Instructions to follow => Restate, word for word, each record that follows.

Data for review =>
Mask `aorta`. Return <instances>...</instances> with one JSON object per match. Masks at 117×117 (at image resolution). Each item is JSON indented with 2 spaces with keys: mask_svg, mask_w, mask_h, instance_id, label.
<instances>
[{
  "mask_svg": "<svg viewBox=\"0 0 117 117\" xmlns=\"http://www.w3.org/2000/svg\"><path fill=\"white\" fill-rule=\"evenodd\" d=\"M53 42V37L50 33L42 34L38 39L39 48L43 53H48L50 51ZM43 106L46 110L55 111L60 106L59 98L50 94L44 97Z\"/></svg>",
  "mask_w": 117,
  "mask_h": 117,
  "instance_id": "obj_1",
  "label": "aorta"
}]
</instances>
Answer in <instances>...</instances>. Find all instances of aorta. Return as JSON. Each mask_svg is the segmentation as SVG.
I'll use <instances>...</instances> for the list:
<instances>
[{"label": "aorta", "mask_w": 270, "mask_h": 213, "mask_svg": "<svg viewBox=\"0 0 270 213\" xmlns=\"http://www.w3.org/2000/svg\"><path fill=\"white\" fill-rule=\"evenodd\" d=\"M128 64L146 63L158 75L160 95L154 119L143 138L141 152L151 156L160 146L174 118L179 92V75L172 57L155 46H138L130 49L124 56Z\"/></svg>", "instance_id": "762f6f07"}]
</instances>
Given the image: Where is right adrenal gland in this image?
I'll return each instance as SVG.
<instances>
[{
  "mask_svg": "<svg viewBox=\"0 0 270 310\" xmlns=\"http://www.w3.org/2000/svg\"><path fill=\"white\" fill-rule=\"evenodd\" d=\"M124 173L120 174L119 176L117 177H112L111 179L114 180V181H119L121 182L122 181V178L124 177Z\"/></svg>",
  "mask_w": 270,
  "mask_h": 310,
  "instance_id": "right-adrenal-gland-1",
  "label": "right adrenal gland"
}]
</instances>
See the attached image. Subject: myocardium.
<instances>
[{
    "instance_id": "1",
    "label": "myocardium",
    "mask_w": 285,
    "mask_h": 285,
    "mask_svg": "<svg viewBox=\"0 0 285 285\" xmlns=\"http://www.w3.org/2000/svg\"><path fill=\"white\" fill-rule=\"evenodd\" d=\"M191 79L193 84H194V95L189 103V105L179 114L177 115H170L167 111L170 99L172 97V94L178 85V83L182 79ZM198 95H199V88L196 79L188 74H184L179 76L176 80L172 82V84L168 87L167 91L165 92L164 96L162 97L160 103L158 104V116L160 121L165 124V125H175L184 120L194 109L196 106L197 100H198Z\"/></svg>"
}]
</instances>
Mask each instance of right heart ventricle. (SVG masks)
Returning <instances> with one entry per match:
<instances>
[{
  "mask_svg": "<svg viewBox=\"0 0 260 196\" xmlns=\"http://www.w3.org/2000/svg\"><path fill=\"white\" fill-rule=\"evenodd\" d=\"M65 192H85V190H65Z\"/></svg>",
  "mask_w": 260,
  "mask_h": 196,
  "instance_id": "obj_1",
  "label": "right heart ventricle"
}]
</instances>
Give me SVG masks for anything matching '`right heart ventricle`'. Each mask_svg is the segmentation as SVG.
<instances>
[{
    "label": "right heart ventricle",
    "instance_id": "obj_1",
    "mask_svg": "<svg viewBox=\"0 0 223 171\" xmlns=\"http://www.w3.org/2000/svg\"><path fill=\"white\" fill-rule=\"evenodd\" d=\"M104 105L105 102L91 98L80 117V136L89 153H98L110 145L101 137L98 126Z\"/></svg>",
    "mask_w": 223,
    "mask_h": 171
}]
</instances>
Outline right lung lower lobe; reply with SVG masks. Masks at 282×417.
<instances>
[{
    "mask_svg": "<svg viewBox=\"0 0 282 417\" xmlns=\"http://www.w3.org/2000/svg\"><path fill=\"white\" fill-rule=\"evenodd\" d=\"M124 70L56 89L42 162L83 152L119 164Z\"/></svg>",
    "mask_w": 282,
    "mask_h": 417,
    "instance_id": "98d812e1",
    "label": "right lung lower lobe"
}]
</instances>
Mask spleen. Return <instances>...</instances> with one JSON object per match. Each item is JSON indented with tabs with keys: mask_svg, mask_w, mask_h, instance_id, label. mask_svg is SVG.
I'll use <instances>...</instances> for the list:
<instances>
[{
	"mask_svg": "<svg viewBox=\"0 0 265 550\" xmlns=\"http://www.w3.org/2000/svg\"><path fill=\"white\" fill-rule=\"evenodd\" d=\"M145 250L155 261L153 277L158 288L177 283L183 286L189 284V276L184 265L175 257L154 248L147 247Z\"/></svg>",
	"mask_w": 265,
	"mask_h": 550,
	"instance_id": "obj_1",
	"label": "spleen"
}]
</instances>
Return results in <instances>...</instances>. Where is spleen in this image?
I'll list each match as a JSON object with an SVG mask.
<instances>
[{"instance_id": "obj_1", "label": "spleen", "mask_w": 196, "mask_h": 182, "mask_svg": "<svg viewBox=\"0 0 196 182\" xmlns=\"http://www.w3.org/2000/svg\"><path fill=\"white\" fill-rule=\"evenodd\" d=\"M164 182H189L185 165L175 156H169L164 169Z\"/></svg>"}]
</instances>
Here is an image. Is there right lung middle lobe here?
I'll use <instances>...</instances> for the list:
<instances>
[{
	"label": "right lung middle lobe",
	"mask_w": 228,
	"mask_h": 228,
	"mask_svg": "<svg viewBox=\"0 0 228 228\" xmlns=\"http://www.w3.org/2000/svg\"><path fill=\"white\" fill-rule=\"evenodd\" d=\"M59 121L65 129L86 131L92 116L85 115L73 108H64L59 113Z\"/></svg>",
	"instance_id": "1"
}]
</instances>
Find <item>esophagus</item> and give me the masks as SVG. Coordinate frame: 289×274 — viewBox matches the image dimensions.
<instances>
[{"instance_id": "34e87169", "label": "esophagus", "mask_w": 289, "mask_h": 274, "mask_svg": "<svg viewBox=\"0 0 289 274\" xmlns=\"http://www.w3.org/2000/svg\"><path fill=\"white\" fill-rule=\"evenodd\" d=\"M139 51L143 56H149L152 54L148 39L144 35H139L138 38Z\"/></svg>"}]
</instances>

Output of the exercise =>
Mask `aorta`. Return <instances>...</instances> with one JSON object per match. Masks at 117×117 (at image resolution). Each item is JSON indented with 2 spaces with keys: mask_svg, mask_w, mask_h, instance_id, label.
<instances>
[{
  "mask_svg": "<svg viewBox=\"0 0 117 117\" xmlns=\"http://www.w3.org/2000/svg\"><path fill=\"white\" fill-rule=\"evenodd\" d=\"M53 42V37L50 33L42 34L38 39L39 48L43 53H48L50 51ZM43 106L46 110L55 111L60 106L59 98L50 94L44 97Z\"/></svg>",
  "mask_w": 117,
  "mask_h": 117,
  "instance_id": "obj_1",
  "label": "aorta"
}]
</instances>
Answer in <instances>...</instances>. Find all instances of aorta. Return as JSON. Each mask_svg is the segmentation as SVG.
I'll use <instances>...</instances> for the list:
<instances>
[{"label": "aorta", "mask_w": 270, "mask_h": 213, "mask_svg": "<svg viewBox=\"0 0 270 213\" xmlns=\"http://www.w3.org/2000/svg\"><path fill=\"white\" fill-rule=\"evenodd\" d=\"M128 64L146 63L158 75L160 95L154 119L143 138L141 152L151 156L160 146L174 118L179 92V75L172 57L155 46H138L130 49L124 56Z\"/></svg>", "instance_id": "762f6f07"}]
</instances>
Given the image: Where is right adrenal gland in this image?
I'll return each instance as SVG.
<instances>
[{
  "mask_svg": "<svg viewBox=\"0 0 270 310\" xmlns=\"http://www.w3.org/2000/svg\"><path fill=\"white\" fill-rule=\"evenodd\" d=\"M124 173L120 174L119 176L117 177H112L111 179L114 180V181H119L121 182L122 181V178L124 177Z\"/></svg>",
  "mask_w": 270,
  "mask_h": 310,
  "instance_id": "right-adrenal-gland-1",
  "label": "right adrenal gland"
}]
</instances>
See the attached image. Subject: myocardium.
<instances>
[{
    "instance_id": "1",
    "label": "myocardium",
    "mask_w": 285,
    "mask_h": 285,
    "mask_svg": "<svg viewBox=\"0 0 285 285\" xmlns=\"http://www.w3.org/2000/svg\"><path fill=\"white\" fill-rule=\"evenodd\" d=\"M191 79L193 84H194V95L189 103V105L179 114L177 115H170L167 111L170 99L172 97V94L178 85V83L182 79ZM198 95H199V88L196 79L188 74H184L179 76L176 80L172 82V84L168 87L167 91L165 92L164 96L162 97L160 103L158 104V116L160 121L165 124V125H175L184 120L194 109L196 106L197 100H198Z\"/></svg>"
}]
</instances>
Mask each instance of right heart ventricle. (SVG masks)
Returning <instances> with one entry per match:
<instances>
[{
  "mask_svg": "<svg viewBox=\"0 0 260 196\" xmlns=\"http://www.w3.org/2000/svg\"><path fill=\"white\" fill-rule=\"evenodd\" d=\"M65 192H85V190H65Z\"/></svg>",
  "mask_w": 260,
  "mask_h": 196,
  "instance_id": "obj_1",
  "label": "right heart ventricle"
}]
</instances>
Give me SVG masks for anything matching '`right heart ventricle`'. Each mask_svg is the segmentation as SVG.
<instances>
[{
    "label": "right heart ventricle",
    "instance_id": "obj_1",
    "mask_svg": "<svg viewBox=\"0 0 223 171\" xmlns=\"http://www.w3.org/2000/svg\"><path fill=\"white\" fill-rule=\"evenodd\" d=\"M104 105L105 102L91 98L80 117V136L89 153H98L110 145L101 137L98 126Z\"/></svg>",
    "mask_w": 223,
    "mask_h": 171
}]
</instances>
Outline right lung lower lobe; reply with SVG masks. Masks at 282×417.
<instances>
[{
    "mask_svg": "<svg viewBox=\"0 0 282 417\" xmlns=\"http://www.w3.org/2000/svg\"><path fill=\"white\" fill-rule=\"evenodd\" d=\"M124 70L56 89L42 162L83 152L119 164Z\"/></svg>",
    "mask_w": 282,
    "mask_h": 417,
    "instance_id": "98d812e1",
    "label": "right lung lower lobe"
}]
</instances>
Mask spleen. Return <instances>...</instances> with one JSON object per match. Each item is JSON indented with tabs with keys: mask_svg, mask_w, mask_h, instance_id, label. mask_svg is SVG.
I'll use <instances>...</instances> for the list:
<instances>
[{
	"mask_svg": "<svg viewBox=\"0 0 265 550\" xmlns=\"http://www.w3.org/2000/svg\"><path fill=\"white\" fill-rule=\"evenodd\" d=\"M145 250L155 261L153 277L158 288L177 283L183 286L189 284V276L184 265L175 257L154 248L147 247Z\"/></svg>",
	"mask_w": 265,
	"mask_h": 550,
	"instance_id": "obj_1",
	"label": "spleen"
}]
</instances>
Return results in <instances>...</instances>. Where is spleen in this image?
I'll list each match as a JSON object with an SVG mask.
<instances>
[{"instance_id": "obj_1", "label": "spleen", "mask_w": 196, "mask_h": 182, "mask_svg": "<svg viewBox=\"0 0 196 182\" xmlns=\"http://www.w3.org/2000/svg\"><path fill=\"white\" fill-rule=\"evenodd\" d=\"M164 182H189L185 165L175 156H169L164 169Z\"/></svg>"}]
</instances>
Here is an image. Is there right lung middle lobe here?
I'll use <instances>...</instances> for the list:
<instances>
[{
	"label": "right lung middle lobe",
	"mask_w": 228,
	"mask_h": 228,
	"mask_svg": "<svg viewBox=\"0 0 228 228\" xmlns=\"http://www.w3.org/2000/svg\"><path fill=\"white\" fill-rule=\"evenodd\" d=\"M59 121L65 129L86 131L92 116L85 115L73 108H64L59 113Z\"/></svg>",
	"instance_id": "1"
}]
</instances>
Find <item>esophagus</item> and give me the masks as SVG. Coordinate frame: 289×274 — viewBox matches the image dimensions.
<instances>
[{"instance_id": "34e87169", "label": "esophagus", "mask_w": 289, "mask_h": 274, "mask_svg": "<svg viewBox=\"0 0 289 274\" xmlns=\"http://www.w3.org/2000/svg\"><path fill=\"white\" fill-rule=\"evenodd\" d=\"M139 51L143 56H149L152 54L148 39L144 35H139L138 38Z\"/></svg>"}]
</instances>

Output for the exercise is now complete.